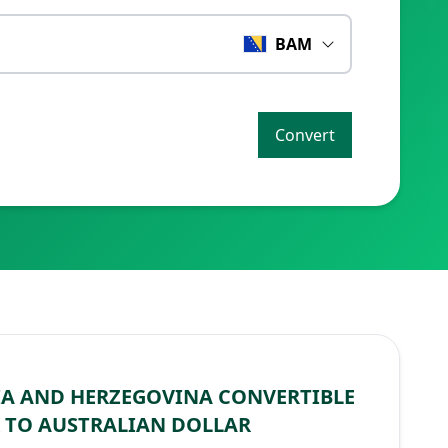
BAM
Convert
A AND HERZEGOVINA CONVERTIBLE
 TO AUSTRALIAN DOLLAR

▬▬▬▬▬▬▬▬▬▬

## Exercise directions
Here the job is to print all the data exactly, skipping any image.

## Solution to the problem
BAM
Convert
A AND HERZEGOVINA CONVERTIBLE
 TO AUSTRALIAN DOLLAR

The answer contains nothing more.